The Bank of Japan is expected to maintain its ultraloose monetary policy introduced in April and keep intact its assessment of the economy as "recovering moderately" at its two-day policy meeting from Wednesday, sources said Monday.

In judging the state of the domestic economy, the nine-member Policy Board is likely to discuss personal consumption, whose recent strength appears to have paused as a consumer confidence index deteriorated in October.

The central bank board is also likely to inspect the development of exports as their recovery has been slowing down due to deceleration in overseas economies, the sources said.

In April, the BOJ initiated large-scale monetary policy centering on doubling the monetary base and boosting purchases of government bonds to attain an inflation target of 2 percent in about two years.

BOJ Gov.

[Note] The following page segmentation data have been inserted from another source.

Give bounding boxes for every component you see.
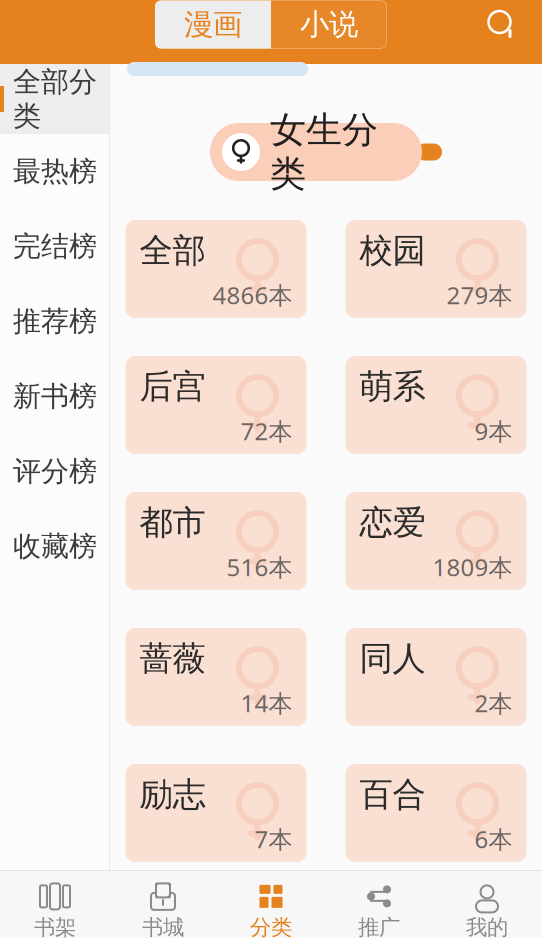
staticText: 完结榜 bbox=[13, 229, 97, 264]
staticText: 推荐榜 bbox=[13, 304, 97, 339]
button[interactable]: 推荐榜 bbox=[0, 284, 110, 359]
staticText: 评分榜 bbox=[13, 454, 97, 489]
staticText: 恋爱 bbox=[360, 502, 426, 543]
button[interactable]: 蔷薇 bbox=[126, 628, 306, 726]
staticText: 女生分类 bbox=[270, 108, 378, 196]
staticText: 推广 bbox=[358, 914, 400, 938]
staticText: 9本 bbox=[474, 415, 512, 447]
button[interactable]: 校园 bbox=[346, 220, 526, 318]
staticText: 516本 bbox=[226, 551, 292, 583]
staticText: 书城 bbox=[142, 914, 184, 938]
button[interactable]: 我的 bbox=[433, 876, 541, 938]
staticText: 书架 bbox=[34, 914, 76, 938]
staticText: 1809本 bbox=[432, 551, 512, 583]
staticText: 分类 bbox=[250, 914, 292, 938]
staticText: 6本 bbox=[474, 823, 512, 855]
staticText: 校园 bbox=[360, 230, 426, 271]
button[interactable]: 小说 bbox=[271, 0, 387, 48]
staticText: 279本 bbox=[446, 279, 512, 311]
staticText: 7本 bbox=[254, 823, 292, 855]
staticText: 百合 bbox=[360, 774, 426, 815]
staticText: 萌系 bbox=[360, 366, 426, 407]
staticText: 小说 bbox=[300, 6, 358, 42]
button[interactable]: 推广 bbox=[325, 876, 433, 938]
button[interactable]: 收藏榜 bbox=[0, 509, 110, 584]
button[interactable]: 完结榜 bbox=[0, 209, 110, 284]
staticText: 72本 bbox=[240, 415, 292, 447]
staticText: 4866本 bbox=[212, 279, 292, 311]
button[interactable]: 恋爱 bbox=[346, 492, 526, 590]
staticText: 2本 bbox=[474, 687, 512, 719]
staticText: 最热榜 bbox=[13, 154, 97, 189]
button[interactable]: 萌系 bbox=[346, 356, 526, 454]
button[interactable]: 后宫 bbox=[126, 356, 306, 454]
staticText: 励志 bbox=[140, 774, 206, 815]
button[interactable]: 励志 bbox=[126, 764, 306, 862]
button[interactable]: 评分榜 bbox=[0, 434, 110, 509]
staticText: 漫画 bbox=[184, 6, 242, 42]
staticText: 蔷薇 bbox=[140, 638, 206, 679]
staticText: 14本 bbox=[240, 687, 292, 719]
staticText: 全部 bbox=[140, 230, 206, 271]
button[interactable]: 最热榜 bbox=[0, 134, 110, 209]
button[interactable]: 新书榜 bbox=[0, 359, 110, 434]
staticText: 全部分类 bbox=[13, 65, 97, 133]
button[interactable]: 书架 bbox=[1, 876, 109, 938]
button[interactable]: 漫画 bbox=[155, 0, 271, 48]
button[interactable]: 百合 bbox=[346, 764, 526, 862]
button[interactable]: 都市 bbox=[126, 492, 306, 590]
staticText: 我的 bbox=[466, 914, 508, 938]
button[interactable]: 全部 bbox=[126, 220, 306, 318]
staticText: 同人 bbox=[360, 638, 426, 679]
staticText: 新书榜 bbox=[13, 379, 97, 414]
button[interactable]: 全部分类 bbox=[0, 64, 110, 134]
staticText: 后宫 bbox=[140, 366, 206, 407]
button[interactable]: 书城 bbox=[109, 876, 217, 938]
staticText: 收藏榜 bbox=[13, 529, 97, 564]
staticText: 都市 bbox=[140, 502, 206, 543]
button[interactable]: 同人 bbox=[346, 628, 526, 726]
button[interactable]: 分类 bbox=[217, 876, 325, 938]
button[interactable]: 搜索 bbox=[474, 0, 530, 52]
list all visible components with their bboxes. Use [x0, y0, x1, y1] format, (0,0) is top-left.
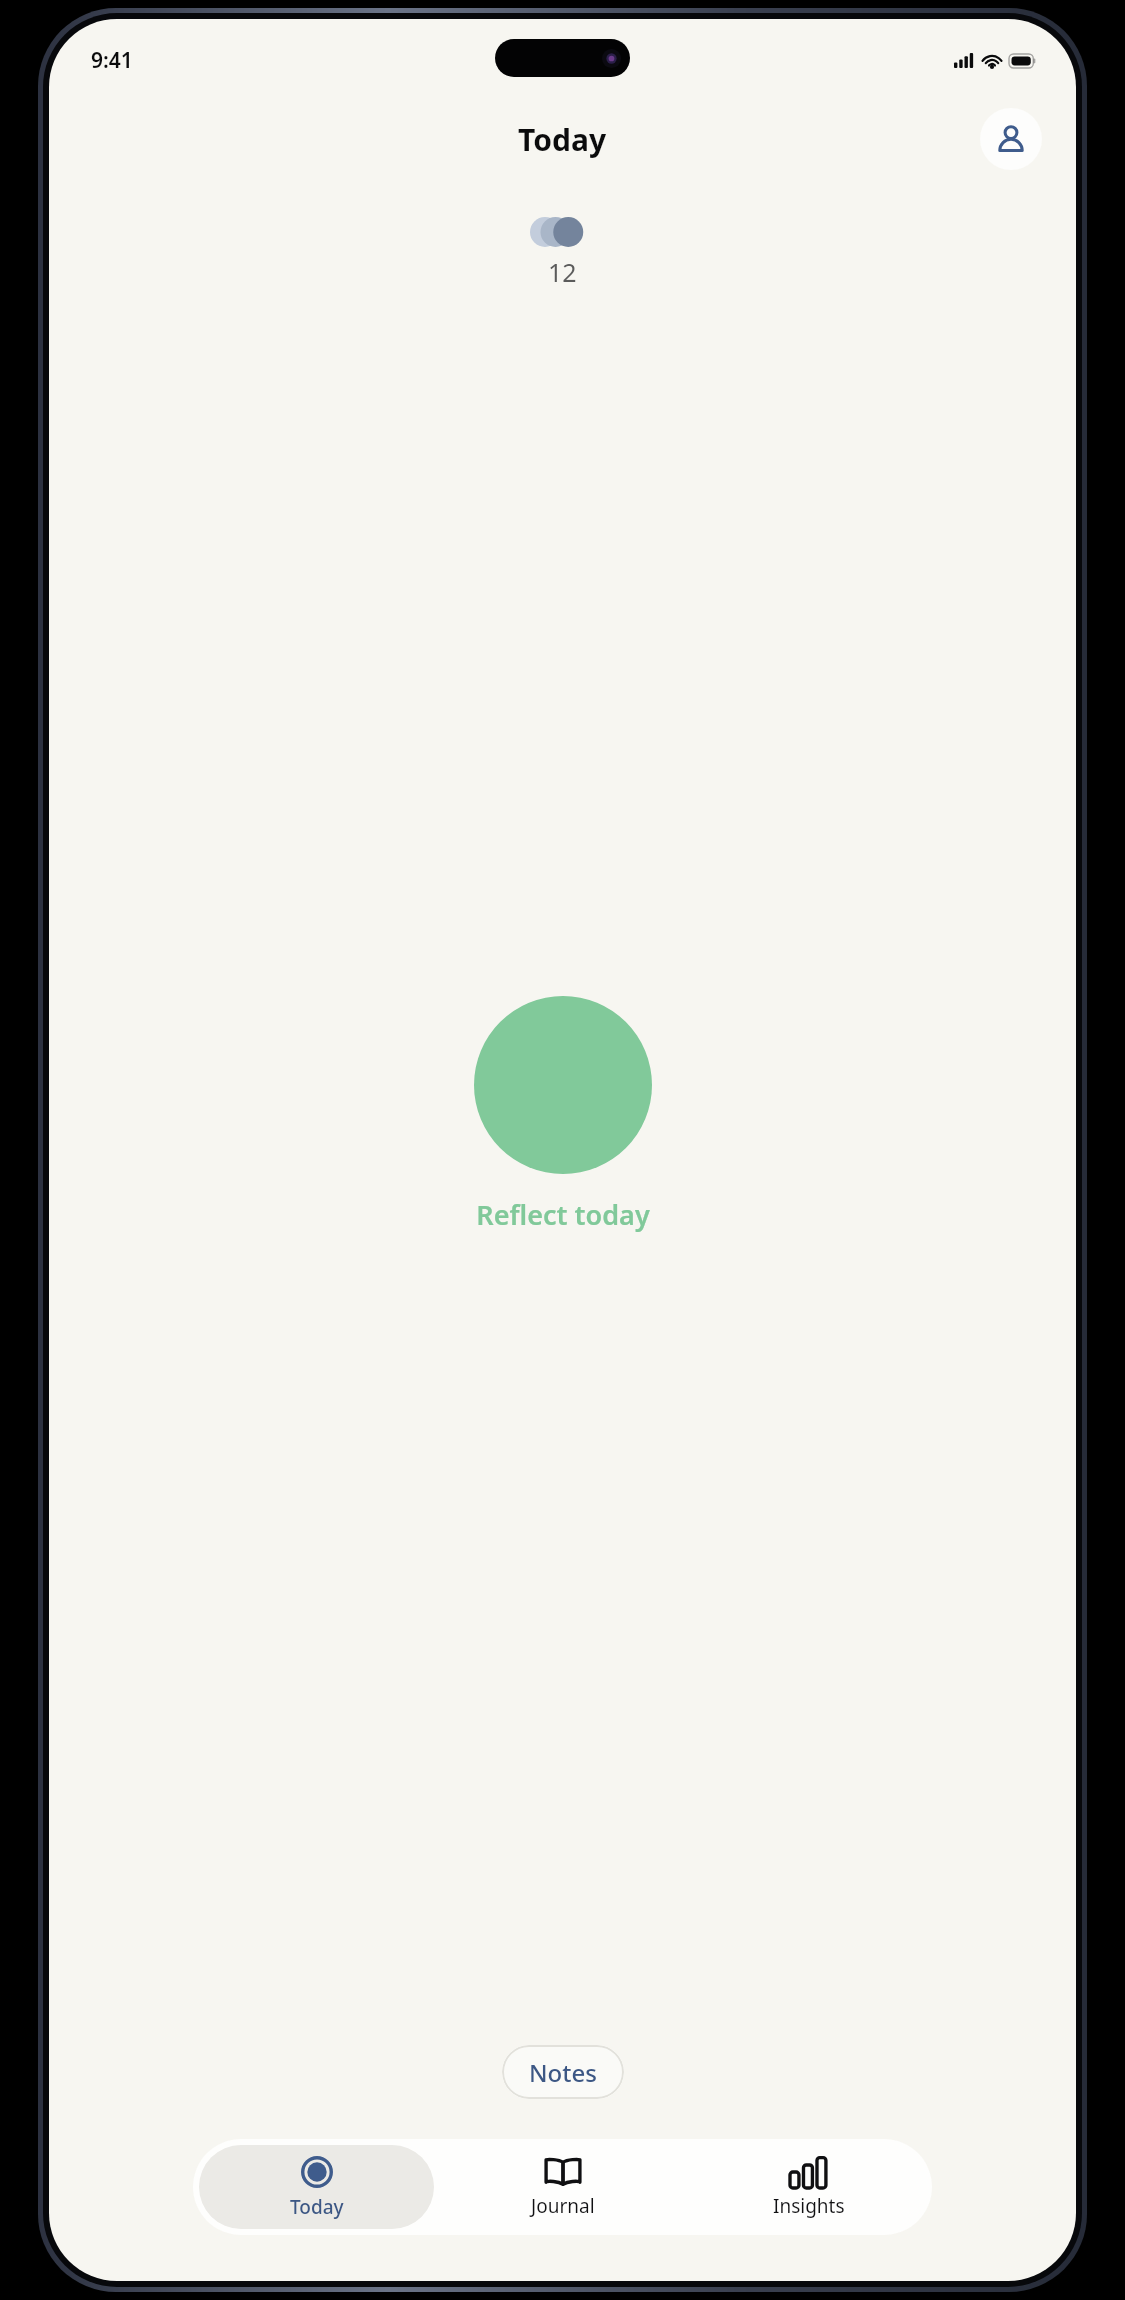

Haruhiko Kuroda has said that the bank's monetary easing has been generating its intended positive effects and that the bank is steadily advancing on the path to achieve the price target, as consumer prices have started rising.

In September, for the fourth straight month Japan's consumer prices rose — 0.7 percent from a year earlier — due to higher electricity and gasoline prices as well as increases in some durable goods prices.

But skepticism remains within the Policy Board, as three members voiced opposition to the outlook report released last month, with two of them calling for revising the expression that "Japan's economy is judged as likely to achieve around 2 percent inflation" from the end of fiscal 2014 through fiscal 2015. The other one proposed adoption of a description that puts more emphasis on downside risks.